X-LINKED FEVR A MUTATION OF Norrie Disease
& Genetic Testing
Information on the inheritance
Autosomal dominant (AD) is the most
common form of inheritance of FEVR. The frizzled-4 gene was recently discovered
in 11q chromosome as one of the genes that cause AD FEVR. Another locus for AD
disease is in 11p, discount the gene is still unknown. It is quite possible that few
other unknown yet genes might cause AD FEVR.
The second most common form of transmission is x-linked.
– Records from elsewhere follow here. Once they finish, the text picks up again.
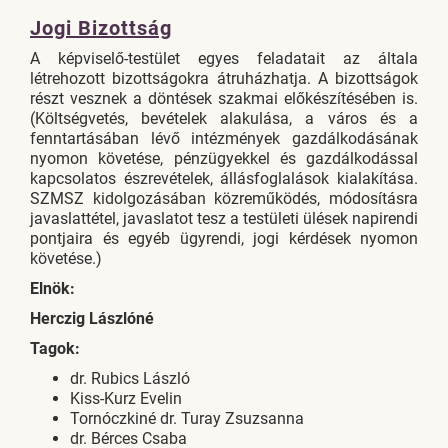
Jogi Bizottság
A képviselő-testület egyes feladatait az általa
létrehozott bizottságokra átruházhatja. A bizottságok
részt vesznek a döntések szakmai előkészítésében is.
(Költségvetés, bevételek alakulása, a város és a
fenntartásában lévő intézmények gazdálkodásának
nyomon követése, pénzügyekkel és gazdálkodással
kapcsolatos észrevételek, állásfoglalások kialakítása.
SZMSZ kidolgozásában közreműködés, módosításra
javaslattétel, javaslatot tesz a testületi ülések napirendi
pontjaira és egyéb ügyrendi, jogi kérdések nyomon
követése.)
Elnök:
Herczig Lászlóné
Tagok:
dr. Rubics László
Kiss-Kurz Evelin
Tornóczkiné dr. Turay Zsuzsanna
dr. Bérces Csaba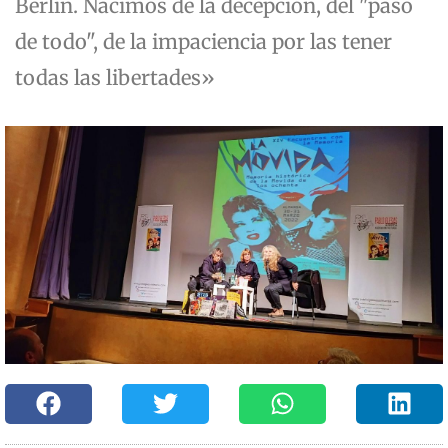
Berlín. Nacimos de la decepción, del "paso
de todo", de la impaciencia por las tener
todas las libertades»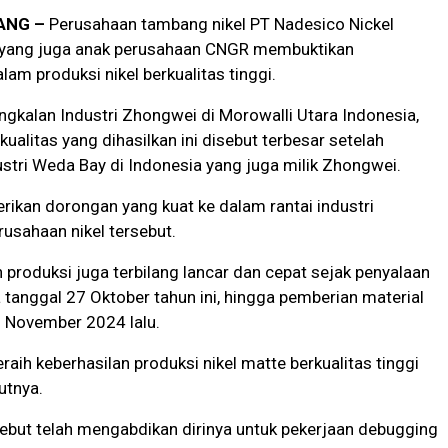
ANG –
Perusahaan tambang nikel PT Nadesico Nickel
) yang juga anak perusahaan CNGR membuktikan
m produksi nikel berkualitas tinggi.
ngkalan Industri Zhongwei di Morowalli Utara Indonesia,
kualitas yang dihasilkan ini disebut terbesar setelah
stri Weda Bay di Indonesia yang juga milik Zhongwei.
rikan dorongan yang kuat ke dalam rantai industri
rusahaan nikel tersebut.
 produksi juga terbilang lancar dan cepat sejak penyalaan
 tanggal 27 Oktober tahun ini, hingga pemberian material
5 November 2024 lalu.
raih keberhasilan produksi nikel matte berkualitas tinggi
utnya.
ebut telah mengabdikan dirinya untuk pekerjaan debugging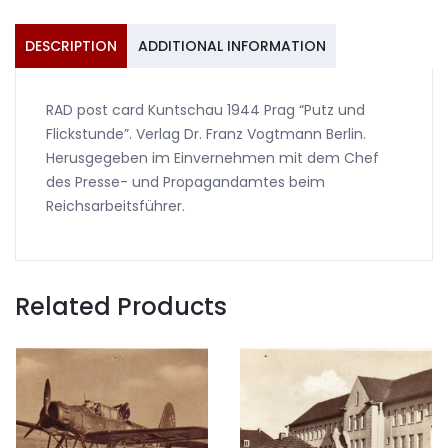
"Putz
und
DESCRIPTION
ADDITIONAL INFORMATION
Flickstunde"
quantity
RAD post card Kuntschau 1944 Prag “Putz und
Flickstunde”. Verlag Dr. Franz Vogtmann Berlin.
Herusgegeben im Einvernehmen mit dem Chef
des Presse- und Propagandamtes beim
Reichsarbeitsführer.
Related Products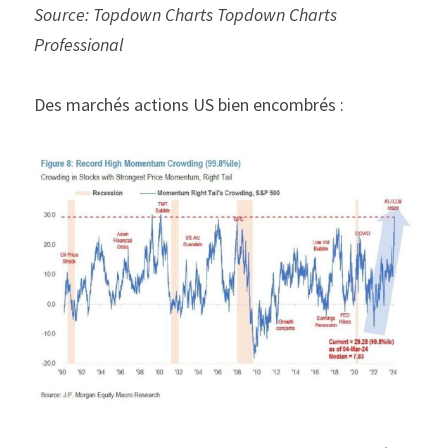
Source: Topdown Charts Topdown Charts 
Professional
Des marchés actions US bien encombrés :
Patients with the x-linked form have quite often mutations in the Norrie disease
gene. It is quite possible also that this type of FEVR could also be caused by
other genes as well.
A third type of inheritance is Autosomal recessive, sick it is the least common
and genes are still unknown.
X-linked FEVR in most cases are caused a mutation in the gene causing
Norrie Disease. A genetic test is available in these cases. To learn
more about Norrie Disease & Genetic Testing click below.
"Mutations in the
NDP gene are associated with a spectrum of retinal findings
ranging from Norrie disease (ND) to X-linked familial exudative
vitreoretinopathy (FEVR), help including some cases of persistent hyperplastic
primary vitreous (PHPV), Coats disease, and advanced retinopathy of prematurity
(ROP). " genetests.org
Frequently Asked Questions
1. Are all cases X-Linked FEVR caused by a mutation of the Norrie
We don’t know if all X-linked FEVR is actually Norrie. A number of cases
diagnosed as such have been shown to carry ND mutations and I don’t know, and
don’t believe, that anyone has reported an X-linked case without a Norrie
mutation – probably most are Norrie, at least a couple of cases shows X-linked
transmission and no Norrie mutation.